La Riforma del Mercato del Lavoro – Tematiche generali e novità sulle tipologie contrattuali.

In vigore dal 18 luglio 2012 la Legge 28 giugno 2012, n.92 recante “Disposizioni in materia di riforma del mercato del lavoro in una prospettiva di crescita” (c.d. riforma Fornero). Breve introduzione e novità sulle tipologie del rapporto di lavoro.

La nuova legge di riforma del lavoro prevede una progressiva e graduale entrata in vigore delle singole disposizioni a scadenze diversificate. Alcune disposizioni entrano subito in vigore con il 18 luglio 2012, altre sono previste con decorrenza 1° gennaio 2013, altre ancora avranno effetti progressivi nel corso dei prossimi anni, tra il 2013 e il 2017.

La Legge n.92/2012 è composta da 4 articoli:
-          art. 1 “Disposizioni generali, tipologie contrattuali e disciplina in tema di flessibilità in uscita e tutele del lavoratore”;
-          art. 2 “Ammortizzatori sociali”;
-          art. 3 “Tutele in costanza di rapporto di lavoro”;
-          art. 4 “Ulteriori disposizioni in materia di mercato del lavoro”.

L’art. 1 apporta modifiche ad alcune tipologie del rapporto di lavoro quali il contratto a tempo determinato, il contratto di inserimento, il contratto di apprendistato, il contratto di lavoro a tempo parziale, il contratto di lavoro intermittente, il lavoro a progetto, le partite iva, l’associazione in partecipazione ed il lavoro accessorio.
Inoltre viene riscritto il testo dell’art. 18 dello Statuto dei Lavoratori sulla disciplina dei licenziamenti.
Tali modifiche interessano, dunque, le imprese che occupano più di 15 dipendenti; mentre viene confermata l’esclusione delle imprese fino a 15 dipendenti dalla nuova disciplina dei licenziamenti.
Gran parte delle disposizioni dell’art. 1 entrano in vigore con il 18 luglio 2012

Gli articoli 2 e 3 riguardano le riforma degli ammortizzatori sociali, in particolare gli interventi in favore dei lavoratori che hanno perso il posto di lavoro e gli istituti dedicati ai dipendenti sospesi dal lavoro in imprese con situazioni di crisi aziendale.

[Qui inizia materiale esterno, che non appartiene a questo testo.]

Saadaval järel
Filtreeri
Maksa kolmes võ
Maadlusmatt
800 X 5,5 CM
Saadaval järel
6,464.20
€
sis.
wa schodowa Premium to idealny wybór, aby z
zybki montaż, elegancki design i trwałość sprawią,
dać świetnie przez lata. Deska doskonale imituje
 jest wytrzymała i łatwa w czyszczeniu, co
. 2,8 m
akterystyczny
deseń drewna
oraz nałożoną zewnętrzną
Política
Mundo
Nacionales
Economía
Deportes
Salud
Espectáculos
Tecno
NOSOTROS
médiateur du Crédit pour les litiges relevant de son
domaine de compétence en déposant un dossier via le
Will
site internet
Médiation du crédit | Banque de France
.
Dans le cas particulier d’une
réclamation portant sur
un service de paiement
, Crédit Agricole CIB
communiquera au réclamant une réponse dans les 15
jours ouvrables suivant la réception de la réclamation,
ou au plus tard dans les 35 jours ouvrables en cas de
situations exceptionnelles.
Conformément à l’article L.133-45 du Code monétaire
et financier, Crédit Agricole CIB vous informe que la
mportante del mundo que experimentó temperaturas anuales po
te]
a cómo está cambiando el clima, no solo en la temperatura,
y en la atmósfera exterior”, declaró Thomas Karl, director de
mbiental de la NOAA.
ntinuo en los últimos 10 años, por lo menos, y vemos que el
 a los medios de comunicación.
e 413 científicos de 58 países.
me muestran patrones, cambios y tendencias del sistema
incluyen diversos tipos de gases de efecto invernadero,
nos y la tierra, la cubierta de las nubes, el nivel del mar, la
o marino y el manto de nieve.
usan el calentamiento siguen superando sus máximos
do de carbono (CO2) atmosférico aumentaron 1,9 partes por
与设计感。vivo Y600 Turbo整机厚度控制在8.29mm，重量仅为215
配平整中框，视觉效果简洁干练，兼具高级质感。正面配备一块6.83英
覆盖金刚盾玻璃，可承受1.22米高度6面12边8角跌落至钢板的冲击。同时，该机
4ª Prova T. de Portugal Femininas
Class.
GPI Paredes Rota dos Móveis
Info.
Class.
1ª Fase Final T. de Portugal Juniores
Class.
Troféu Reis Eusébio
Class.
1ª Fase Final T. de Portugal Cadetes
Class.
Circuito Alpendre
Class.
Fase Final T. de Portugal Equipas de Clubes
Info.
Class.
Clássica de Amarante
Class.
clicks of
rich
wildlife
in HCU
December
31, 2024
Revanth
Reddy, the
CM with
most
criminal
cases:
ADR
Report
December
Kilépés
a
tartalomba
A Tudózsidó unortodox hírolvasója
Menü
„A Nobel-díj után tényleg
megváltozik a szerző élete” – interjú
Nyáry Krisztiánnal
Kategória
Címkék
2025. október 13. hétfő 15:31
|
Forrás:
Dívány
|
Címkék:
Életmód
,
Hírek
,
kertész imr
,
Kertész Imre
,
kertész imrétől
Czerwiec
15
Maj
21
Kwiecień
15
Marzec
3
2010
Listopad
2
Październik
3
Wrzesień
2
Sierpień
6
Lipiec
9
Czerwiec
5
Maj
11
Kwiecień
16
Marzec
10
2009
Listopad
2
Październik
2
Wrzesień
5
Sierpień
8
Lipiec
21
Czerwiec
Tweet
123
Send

La gran parte di questi istituti andranno progressivamente a regime nel corso dei prossimi anni, con prime nuove disposizioni in vigore a cominciare dal 2013.  

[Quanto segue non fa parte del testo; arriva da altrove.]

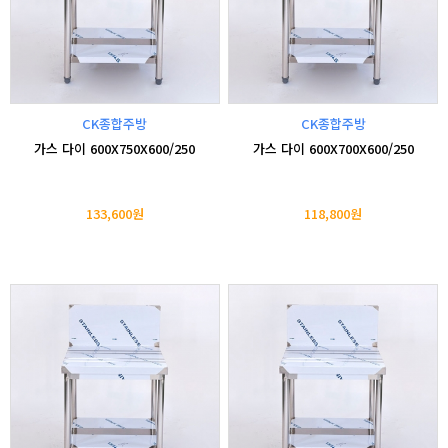
CK종합주방
CK종합주방
가스 다이 600X750X600/250
가스 다이 600X700X600/250
133,600원
118,800원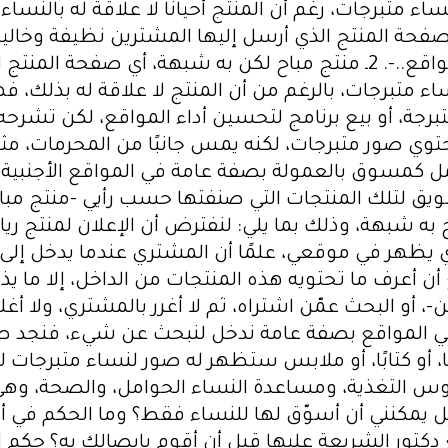
 متبرجات، رغم أن المنتج أحيانًا لا علاقة له بالنسا
شبهة، فصفحة المنتج الذي أرسل إليها المشترين نظيفة و
الرياضات، أو بيع برنامج لتحسين أداء المواقع..-. 2ـ منتج مباح لكن ب
توي صور متبرجات، لكنه يمس جانبًا من المحرمات، مثل:
أسئلة هي: 1ـ ما حكم العمل كمسوق بالعمولة بصفة عامة في المواقع 
 به شبهة، وذلك بما يلي: لنفترض أن الإعلان لمنتج ري
ذي يظهر في موقعي، علمًا أن المشتري عندما يدخل إل
ا أستطيع أن أعرف ما تحتويه هذه المنتجات من الداخل، إلا م
، أو البحث عمّن اشتراه، ثم لا أغرر بالمشتري، ولا أغل
 حكم ديننا الحنيف في هذا الأمر؟ 5ـ في المواقع بصفة عامة ندخل لنبحث 
أو كتابًا، أو ملابس ستظهر له صور لنساء متبرجات 
ات -كدروس التغذية، ومساعدة النساء الحوامل، والصحة، 
ل يمكنني أن أسوّق لها للنساء فقط؟ وما الحكم في أ
كتور الشريعة عليها قبل أن أقوم بإيصالك به؟ حكم ال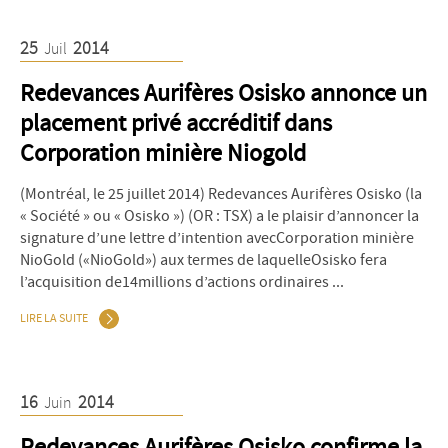
25
2014
Juil
Redevances Aurifères Osisko annonce un
placement privé accréditif dans
Corporation minière Niogold
(Montréal, le 25 juillet 2014) Redevances Aurifères Osisko (la
« Société » ou « Osisko ») (OR : TSX) a le plaisir d’annoncer la
signature d’une lettre d’intention avecCorporation minière
NioGold («NioGold») aux termes de laquelleOsisko fera
l’acquisition de14millions d’actions ordinaires ...
LIRE LA SUITE
16
2014
Juin
Redevances Aurifères Osisko confirme la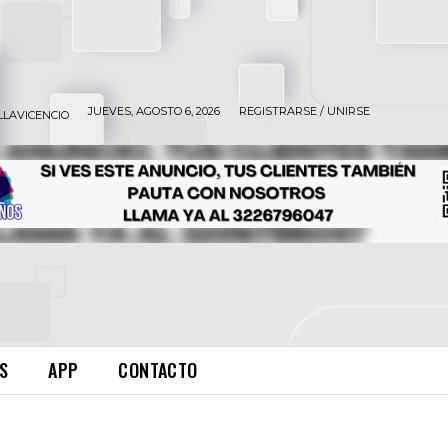
JUEVES, AGOSTO 6, 2026
REGISTRARSE / UNIRSE
LLAVICENCIO
S
APP
CONTACTO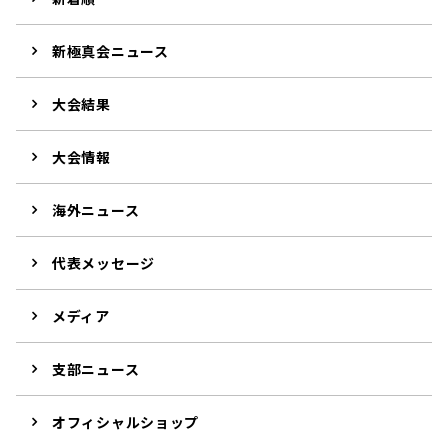
新極真会ニュース
大会結果
大会情報
海外ニュース
代表メッセージ
メディア
支部ニュース
オフィシャルショップ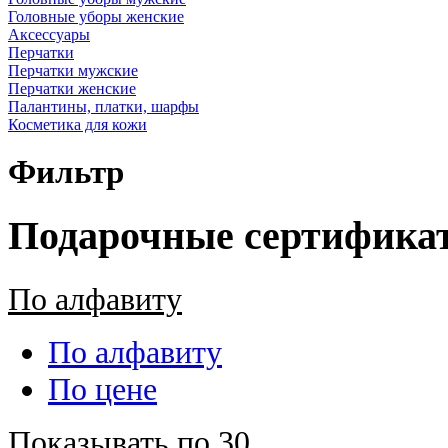
Головные уборы женские
Аксессуары
Перчатки
Перчатки мужские
Перчатки женские
Палантины, платки, шарфы
Косметика для кожи
Фильтр
Подарочные сертифика
По алфавиту
По алфавиту
По цене
Показывать по 30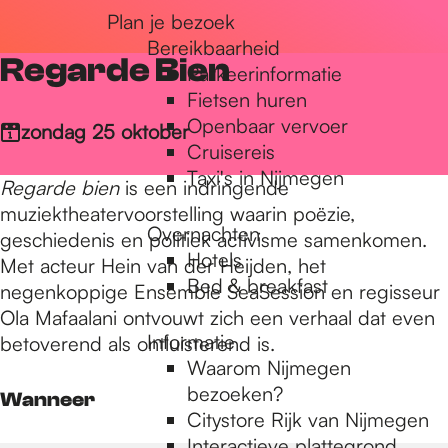
Plan je bezoek
r
Bereikbaarheid
Regarde Bien
Parkeerinformatie
d
Fietsen huren
Openbaar vervoer
zondag 25 oktober
Cruisereis
e
Taxi's in Nijmegen
Regarde bien
is een indringende
muziektheatervoorstelling waarin poëzie,
Overnachten
h
geschiedenis en politiek activisme samenkomen.
Hotels
Met acteur Hein van der Heijden, het
Bed & breakfast
negenkoppige Ensemble SeaSession en regisseur
o
Ola Mafaalani ontvouwt zich een verhaal dat even
Informatie
betoverend als ontluisterend is.
Waarom Nijmegen
m
bezoeken?
Wanneer
Citystore Rijk van Nijmegen
Interactieve plattegrond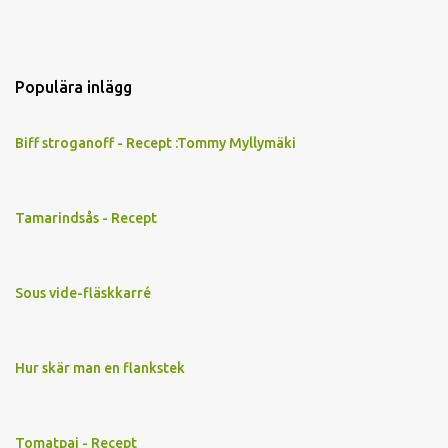
Populära inlägg
Biff stroganoff - Recept :Tommy Myllymäki
Tamarindsås - Recept
Sous vide-fläskkarré
Hur skär man en flankstek
Tomatpaj - Recept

L’art. 4 contiene una serie di novità su materie diverse, alcune delle quali interagiscono con l’operatività applicativa di altre disposizioni contenute nei precedenti articoli.

Iniziamo di seguito l’analisi delle principali novità. In questa nota vengono illustrate le novità relative alle tipologie del contratto di lavoro, contenute nell’art.1, prima parte. 

 

Art. 1 “Disposizioni generali, tipologie contrattuali e disciplina in tema di flessibilità in uscita e tutele del lavoratore”.    Parte prima: TIPOLOGIE CONTRATTUALI.

 1.  Contratto a tempo determinato (art. 1, comma 9 – 13) 

Con l’instaurazione del primo rapporto di lavoro tra un datore di lavoro ed un lavoratore, è prevista la possibilità di stipulare un contratto a tempo determinato di durata non superiore a 12 mesi senza bisogno di indicare le ragioni di carattere tecnico produttivo organizzativo sostitutivo previste dall’art. 1 del D. Lgs. 368/2001.
Tuttavia tale contratto non può essere oggetto di proroga.
Ciò vale anche per i contratti di somministrazione a tempo determinato.

Inoltre la contrattazione collettiva potrà prevedere la possibilità di ulteriori assunzioni a tempo determinato senza causale purché tali assunzioni rientrino nell’ambito di un processo organizzativo determinato da: avvio di una nuova attività, lancio di un prodotto o servizio innovativo, implementazione di un rilevante cambiamento tecnologico, fase supplementare di un significativo progetto di ricerca e sviluppo, rinnovo o proroga di una commessa consistente nel limite del 6% del totale dei lavoratori occupati nell’ambito dell’unità produttiva.
Per tale ipotesi non opera il limite temporale dei 12 mesi. 

Viene prevista la possibilità di allungare il prolungamento alla scadenza di un contratto a termine per i contratti di durata inferiore a 6 mesi da 20 giorni a 30 giorni e per i contratti di durata superiore da 30 a 50 giorni, mantenendo l’obbligo di corrispondere al lavoratore le maggiorazioni retributive.
In tali casi il datore di lavoro deve comunicare al CPI territorialmente competente, entro la scadenza del termine inizialmente fissato, la continuazione del rapporto di lavoro oltre il termine, indicando la durata della prosecuzione. 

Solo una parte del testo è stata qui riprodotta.